Citizens approved a mill levy in 2006 to support that hospital, but over the past six years, many attempts to pursue the hospital have been thwarted by opposing forces within the community.

In January, Miller Architects took another look at the project, and in March asked the village of Los Lunas to sign a six-month agreement of confidentiality and exclusivity, while the firm undertook a pre-development study at its own cost for a privately funded hospital in Los Lunas.

In April, the village sent a letter to the commissioners requesting they defer any action on obligating the mill levy funds until Miller concluded its study and was able to show what a difference county support and the mill levy funds could make in providing needed health care in the county, Miller said.

The 110,000 square foot VCRMC project budget is estimated at $55 million with $31 million in construction, $11 million for equipment, $6 million in operating start up costs, $5 million in fees and financing costs, and $2 million in contingency for any unexpected occurances during design and construction.

The 23-acre site west of the Los Lunas Walmart between Sand Sage and Los Morros roads that the firm has a verbal agreement to purchase was due to the inclination of people to travel as quickly as possible to the largest metropolis in a medical emergency, Miller said.

It will create 500 local construction jobs, and 450 full-time hospital jobs.

The hospital budget is estimated at $40 million a year, including $14 million in salaries and benefits.

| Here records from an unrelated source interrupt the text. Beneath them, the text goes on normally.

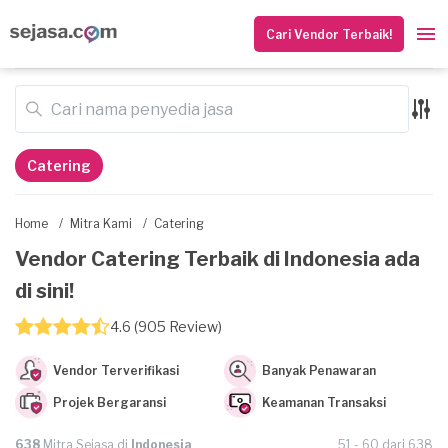
Cari Vendor Terbaik!
Catering
Home
/
Mitra Kami
/
Catering
Vendor Catering Terbaik di Indonesia ada
di sini!
4.6 (905 Review)
Vendor Terverifikasi
Banyak Penawaran
Projek Bergaransi
Keamanan Transaksi
638
Mitra Sejasa di
Indonesia
51 - 60 dari 638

Miller calculated there are about 46,000 people within 10 miles of the site, and estimates that within a 5-mile radius the hospital would capture 70 percent of those patients.

The high quality facilities Miller develops have the luxury of not having to pursue funding, he said. Instead, they attract investors who want to be involved in these types of facilities

"So, we have two commitments to fund this facility, from two individual companies that want to fund 95 percent of it," said Miller. "And 5 percent of that funding always comes from Miller, so we always have some skin in the game, for lack of a better word."

Negotiations with an operating partner and contracts with the investors are in process with plans to break ground for construction in April or May.

A full move-in date is expected in October 2014.

A feasibility study completed this spring by Ameris Health Systems was based on a 50 bed, 100,000 square-foot hospital.

According to the study, a hospital with 28 medical/surgical beds and 12 geriatric psychiatric beds with basic medical/surgical services, diagnostic services and a 24-hour Level One emergency service will be a financially viable endeavor on the city owned 14 acres on Christopher Road.

The study projected that the 90,000 square foot facility would need about $57 million in tax exempt bond financing to complete.

Those bonds would be payable by the entity the study refers to as the "Valencia Community Hospital," with payments beginning July 2015.

According to the study, the hospital will have modern diagnostic services, all private rooms, fully equipped operating suites, special procedure rooms, an electronic medical records system and emergency services and emergency room that will provide triage and treatment rooms.

The facility would be open and operating 24 hours a day, seven days a week.